No reliable way to detect AI-generated text, boffins sigh

The popularity of word salad prepared by large language models (LLMs) like OpenAI's ChatGPT, Google's Bard, and Meta's LLaMa has prompted academics to look for ways to detect machine-generated text.

Sadly, existing detection schemes may not be much better than flipping a coin, raising the possibility that we're destined to ingest statistically composed copy as a consequence of online content consumption.

Five computer scientists from the University of Maryland in the US - Vinu Sankar Sadasivan, Aounon Kumar, Sriram Balasubramanian, Wenxiao Wang, and Soheil Feizi - recently looked into detecting text generated by large language models.

Their findings, detailed in a paper titled Can AI-Generated Text be Reliably Detected?, can be predicted using Betteridge's law of headlines: any headline that ends in a question mark can be answered by the word no.

Citing several purported detectors of LLM-generated text, the boffins observe, "In this paper, we show both theoretically and empirically, that these state-of-the-art detectors cannot reliably detect LLM outputs in practical scenarios."
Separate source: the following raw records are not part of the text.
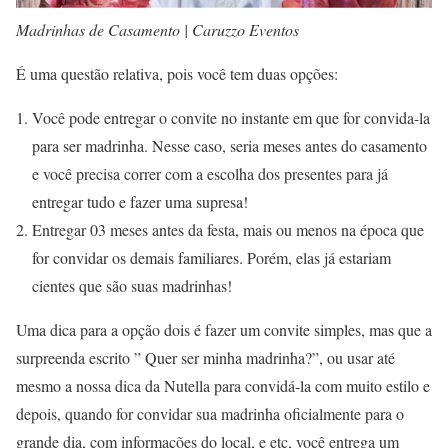
Madrinhas de Casamento | Caruzzo Eventos
É uma questão relativa, pois você tem duas opções:
Você pode entregar o convite no instante em que for convida-la
para ser madrinha. Nesse caso, seria meses antes do casamento
e você precisa correr com a escolha dos presentes para já
entregar tudo e fazer uma supresa!
Entregar 03 meses antes da festa, mais ou menos na época que
for convidar os demais familiares. Porém, elas já estariam
cientes que são suas madrinhas!
Uma dica para a opção dois é fazer um convite simples, mas que a
surpreenda escrito ” Quer ser minha madrinha?”, ou usar até
mesmo a nossa dica da Nutella para convidá-la com muito estilo e
depois, quando for convidar sua madrinha oficialmente para o
grande dia, com informações do local, e etc, você entrega um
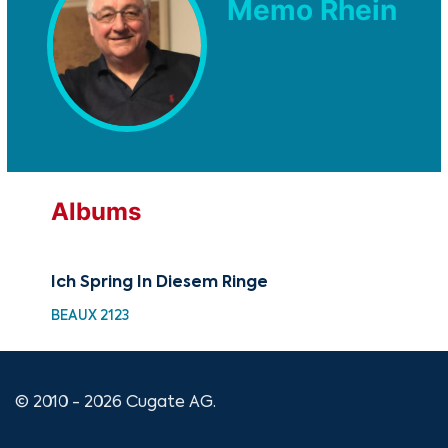
Memo Rhein
Albums
Ich Spring In Diesem Ringe
BEAUX 2123
© 2010 - 2026 Cugate AG.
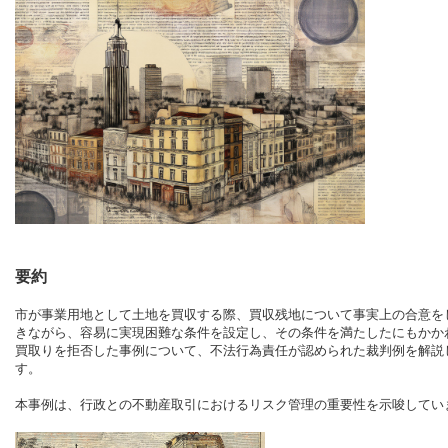
要約
市が事業用地として土地を買収する際、買収残地について事実上の合意を
きながら、容易に実現困難な条件を設定し、その条件を満たしたにもかか
買取りを拒否した事例について、不法行為責任が認められた裁判例を解説
す。
本事例は、行政との不動産取引におけるリスク管理の重要性を示唆してい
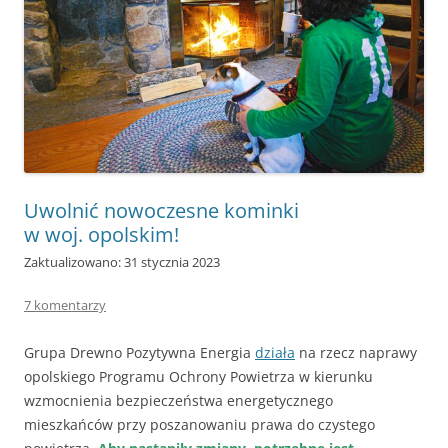
Uwolnić nowoczesne kominki
w woj. opolskim!
Zaktualizowano: 31 stycznia 2023
7 komentarzy
Grupa Drewno Pozytywna Energia
działa
na rzecz naprawy
opolskiego Programu Ochrony Powietrza w kierunku
wzmocnienia bezpieczeństwa energetycznego
mieszkańców przy poszanowaniu prawa do czystego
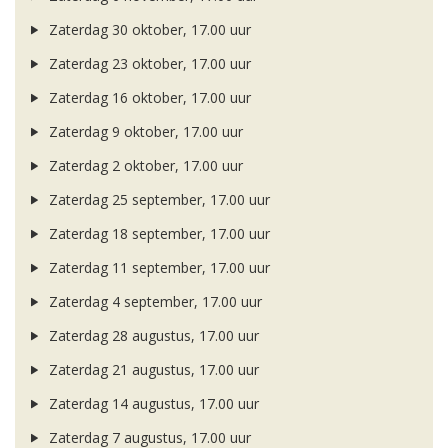
Zaterdag 30 oktober, 17.00 uur
Zaterdag 23 oktober, 17.00 uur
Zaterdag 16 oktober, 17.00 uur
Zaterdag 9 oktober, 17.00 uur
Zaterdag 2 oktober, 17.00 uur
Zaterdag 25 september, 17.00 uur
Zaterdag 18 september, 17.00 uur
Zaterdag 11 september, 17.00 uur
Zaterdag 4 september, 17.00 uur
Zaterdag 28 augustus, 17.00 uur
Zaterdag 21 augustus, 17.00 uur
Zaterdag 14 augustus, 17.00 uur
Zaterdag 7 augustus, 17.00 uur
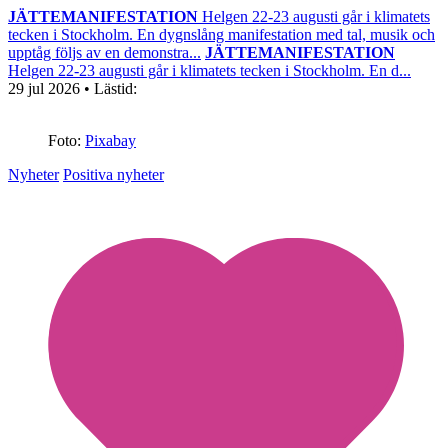
JÄTTEMANIFESTATION
Helgen 22-23 augusti går i klimatets
tecken i Stockholm. En dygnslång manifestation med tal, musik och
upptåg följs av en demonstra...
JÄTTEMANIFESTATION
Helgen 22-23 augusti går i klimatets tecken i Stockholm. En d...
29 jul 2026
• Lästid:
Foto:
Pixabay
Nyheter
Positiva nyheter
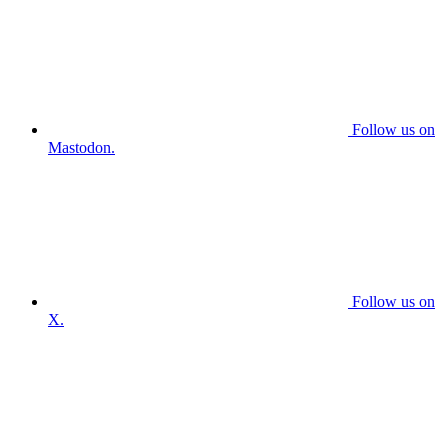
Follow us on
Mastodon.
Follow us on
X.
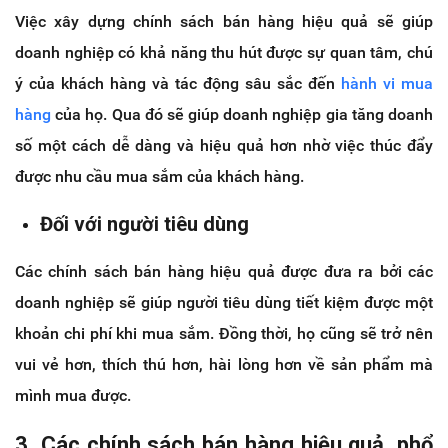
Việc xây dựng chính sách bán hàng hiệu quả sẽ giúp
doanh nghiệp có khả năng thu hút được sự quan tâm, chú
ý của khách hàng và tác động sâu sắc đến
hành vi mua
hàng
của họ. Qua đó sẽ giúp doanh nghiệp gia tăng doanh
số một cách dễ dàng và hiệu quả hơn nhờ việc thúc đẩy
được nhu cầu mua sắm của khách hàng.
Đối với người tiêu dùng
Các chính sách bán hàng hiệu quả được đưa ra bởi các
doanh nghiệp sẽ giúp người tiêu dùng tiết kiệm được một
khoản chi phí khi mua sắm. Đồng thời, họ cũng sẽ trở nên
vui vẻ hơn, thích thú hơn, hài lòng hơn về sản phẩm mà
mình mua được.
3. Các chính sách bán hàng hiệu quả, phổ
LLM output detection thus, like CAPTCHA puzzles [PDF], seems destined to fail as machine-learning models continue to improve and become capable of mimicking human output.

The boffins argue that the unregulated use of these models - which are now being integrated into widely used applications from major technology companies - has the potential to lead to undesirable consequences, such as sophisticated spam, manipulative fake news, inaccurate summaries of documents, and plagiarism.

It turns out simply paraphrasing the text output of an LLM - something that can be done with a word substitution program - is often enough to evade detection. This can degrade the accuracy of a detector from a baseline of 97 percent to anywhere from 80 percent to 57 percent - not much better than a coin toss.

"Empirically, we show that paraphrasing attacks, where a light paraphraser is applied on top of the generative text model, can break a whole range of detectors, including the ones using the watermarking schemes as well as neural network-based detectors and zero-shot classifiers," the researchers explained in their paper.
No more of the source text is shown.